05 March 2013 - dalam Rezim Internasional Oleh fyustiazari-fisip12

Istilah rezim mungkin bisa dibilang bukan istilah yang asing lagi bagi kaum-kaum terpelajar terutama bagi orang-orang yang sedang belajar mengenai politik. Sering ditemukan pula istilah-istilah rezim di media pemberitaan baik cetak maupun elektronik. Rezim kemudian dikenal sebagai istilah yang lazim digunakan dalam perbincangan mengenai politik. Dengan dikenalnya istilah rezim tersebut oleh masyarakat, apakah makna sebenarnya juga telah benar-benar dipahami? Bagaimana pendapat para ahli tentang istilah rezim itu sendiri? Dan bagaimana rezim itu dimaknai seharusnya?

            Rezim dapat diartikan sebagai seperangkat prinsip, norma, aturan, dan prosedur pembuatan keputusan (Krasner, 1983:2). Rezim kemudian dapat dikatakan sebagai suatu dasar atau pedoman bagi seseorang untuk menentukan sikapnya dalam mengambil keputusan. Cara pandang setiap orang yang berbeda-beda menyebabkan munculnya pola perilaku – dalam pengambilan keputusan – yang bebeda-beda, karenanya muncul suatu istilah yang disebut rezim sebagai suatu akibat dari penerapan atau pengaplikasian dari variable-variabel kausal dasar yang akhirnya akan membentuk suatu pola perilaku. Norma dan prinsip-prinsip dasar merupakan komponen yang akan mempengaruhi muncul atau berubahnya rezim, karenanya norma dan prinsip yang ada tidak akan terpengaruh jika rezim berubah. Namun pola perilaku yang pada dasarnya dipengaruhi oleh rezim yang ada akan berubah seiring dengan berubahnya rezim itu sendiri (Krasner, 1983: 5). Rezim dimaknai pula sebagai sesuatu kesepakatan yang berubah sesuai dengan perubahan power atau interest (Krasner, 1983: 3). Rezim dibuat tidak hanya berdasakan kepentingan jangka pendek, melainkan dengan melihat kepentingan jangka panjang dan memperkirakan bagaimana kekuatan atau power akan menguat atau melemah seiring dengan berjalannya waktu dan berubahnya keadaan. Karena seperti yang dikatakan oleh Jervis (dalam Krasner, 1983) bahwa perubahan aturan dapat mengubah pola perilaku. Perubahan peraturan di sini bisa terjadi karena perubahan kepentingan yang ada serta kapasitas kekuatan. Mengetahui bagaimana rezim dapat dibuat maka rezim dapat dimaknai sebagai suatu bentuk pemikiran atau pandangan seseorang berdasarkan norma dan prinsip yang ada dalam menerapkan perilakunya ke dalam bentuk kebijakan-kebijakan yang akan dibuat.

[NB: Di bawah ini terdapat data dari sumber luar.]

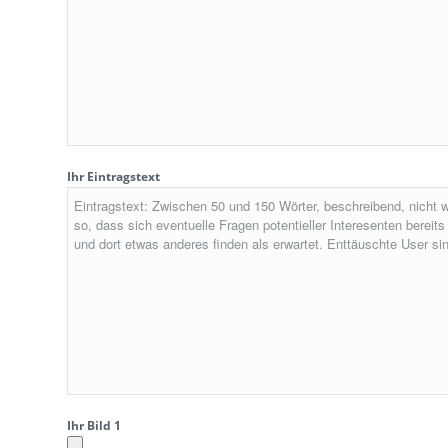
Ihr Eintragstext
Ihr Bild 1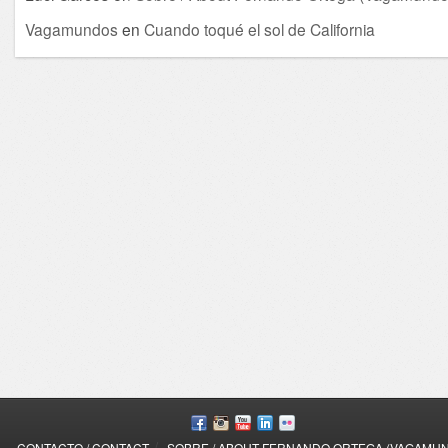
Vagamundos
en
Cuando toqué el sol de California
/
CONTACTO / CONTACT
SOBRE / ABOUT FERNANDO ORTEGA (VAGAMU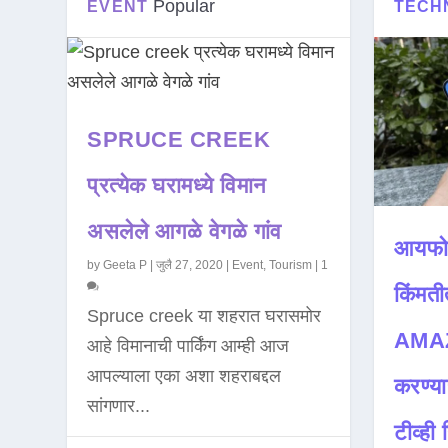
Popular
EVENT
TECH
SPRUCE CREEK
प्रत्येक घरामध्ये विमान
असलेले आगळे वेगळे गांव
आयफो
by
Geeta P
|
जुलै 27, 2020
|
Event
,
Tourism
|
1
किंमती
Spruce creek या शहरात घरासमोर
AMAZ
आहे विमानाची पार्किंग आम्ही आज
आपल्याला एका अशा शहराबद्दल
करण्या
सांगणार...
टीव्ही ह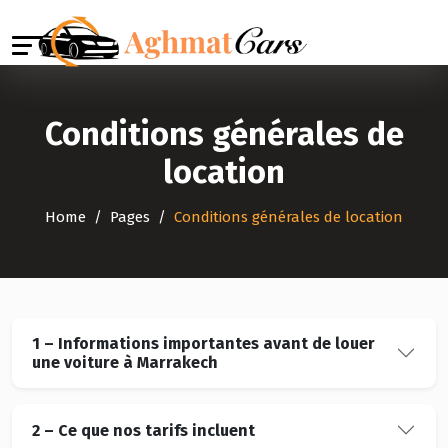
Conditions générales de
location
Home
Pages
Conditions générales de location
1 – Informations importantes avant de louer
une voiture à Marrakech
2 – Ce que nos tarifs incluent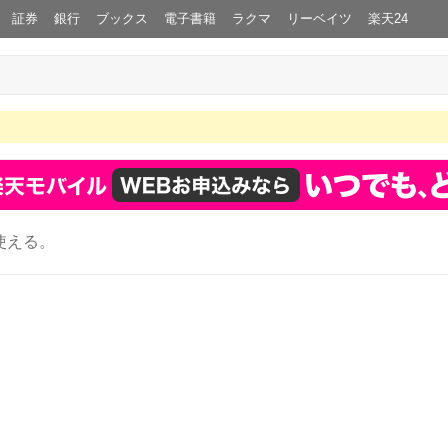
証券
銀行
ブックス
電子書籍
ラクマ
リーベイツ
楽天24
使える。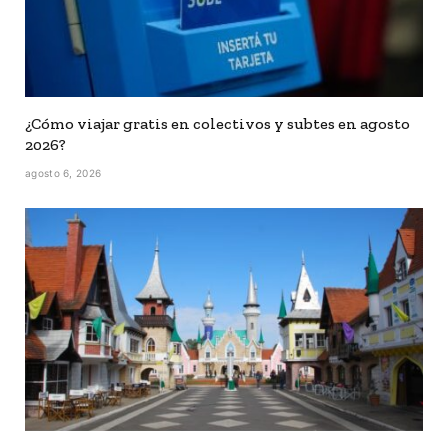
¿Cómo viajar gratis en colectivos y subtes en agosto
2026?
agosto 6, 2026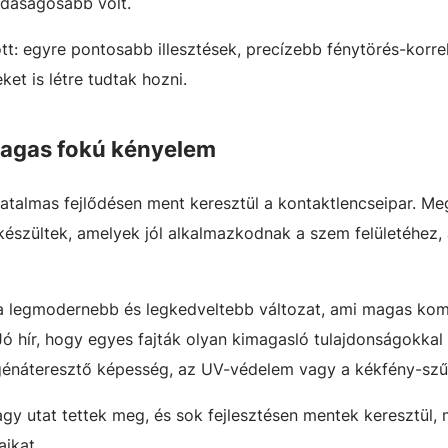
zdaságosabb volt.
tt: egyre pontosabb illesztések, precízebb fénytörés-korr
et is létre tudtak hozni.
magas fokú kényelem
atalmas fejlődésen ment keresztül a kontaktlencseipar. Me
készültek, amelyek jól alkalmazkodnak a szem felületéhez,
e a legmodernebb és legkedveltebb változat, ami magas kom
 Jó hír, hogy egyes fajták olyan kimagasló tulajdonságokkal
xigénáteresztő képesség, az UV-védelem vagy a kékfény-sz
gy utat tettek meg, és sok fejlesztésen mentek keresztül, 
aikat.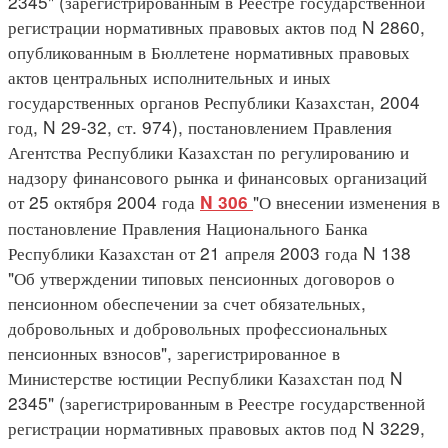
2345" (зарегистрированным в Реестре государственной
регистрации нормативных правовых актов под N 2860,
опубликованным в Бюллетене нормативных правовых
актов центральных исполнительных и иных
государственных органов Республики Казахстан, 2004
год, N 29-32, ст. 974), постановлением Правления
Агентства Республики Казахстан по регулированию и
надзору финансового рынка и финансовых организаций
от 25 октября 2004 года
"О внесении изменения в
N 306
постановление Правления Национального Банка
Республики Казахстан от 21 апреля 2003 года N 138
"Об утверждении типовых пенсионных договоров о
пенсионном обеспечении за счет обязательных,
добровольных и добровольных профессиональных
пенсионных взносов", зарегистрированное в
Министерстве юстиции Республики Казахстан под N
2345" (зарегистрированным в Реестре государственной
регистрации нормативных правовых актов под N 3229,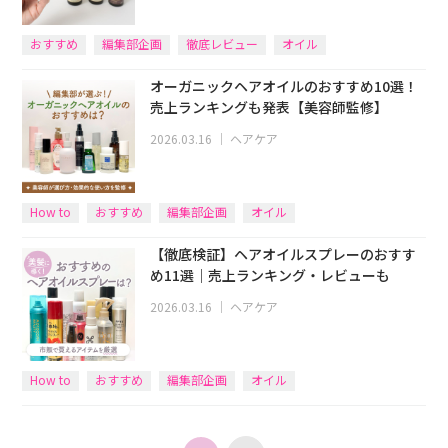
おすすめ
編集部企画
徹底レビュー
オイル
オーガニックヘアオイルのおすすめ10選！
売上ランキングも発表【美容師監修】
2026.03.16
｜
ヘアケア
How to
おすすめ
編集部企画
オイル
【徹底検証】ヘアオイルスプレーのおすす
め11選｜売上ランキング・レビューも
2026.03.16
｜
ヘアケア
How to
おすすめ
編集部企画
オイル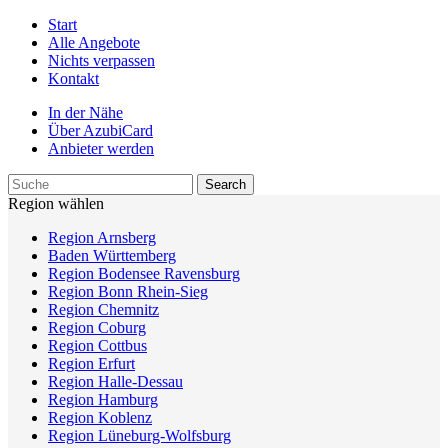
Start
Alle Angebote
Nichts verpassen
Kontakt
In der Nähe
Über AzubiCard
Anbieter werden
Region wählen
Region Arnsberg
Baden Württemberg
Region Bodensee Ravensburg
Region Bonn Rhein-Sieg
Region Chemnitz
Region Coburg
Region Cottbus
Region Erfurt
Region Halle-Dessau
Region Hamburg
Region Koblenz
Region Lüneburg-Wolfsburg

Mengapa ada rezim dan mengapa rezim dianggap sebagai suatu hal yang penting? Seperti yang sudah diketahui sebelumnya bahwa norma merupakan suatu hal yang alami yang ada dalam masyarakat. Norma merupakan suatu tolok ukur yang mengatur bagaimana perilaku kita sehari-hari. Selain norma ada pula prinsip-prinsip dasar hidup yang juga menentukan bagaimana beperilaku. Kedua hal tersebut telah dapat digunakan dalam menentukan perilaku. Misalnya pada situasi seorang pemimpin ketika ia harus memimpin banyak bawahannya dengan pola perilakunya yang tentu saja bisa diterima dengan baik. Dengan melihat norma-norma yang ada, ia bisa berperilaku sesuai dengan norma-norma yang berlaku. Namun perilakunya tersebut bisa menjadi lebih optimal dengan adanya rezim yang berguna untuk pengambilan kebijakan yang lebih efisien.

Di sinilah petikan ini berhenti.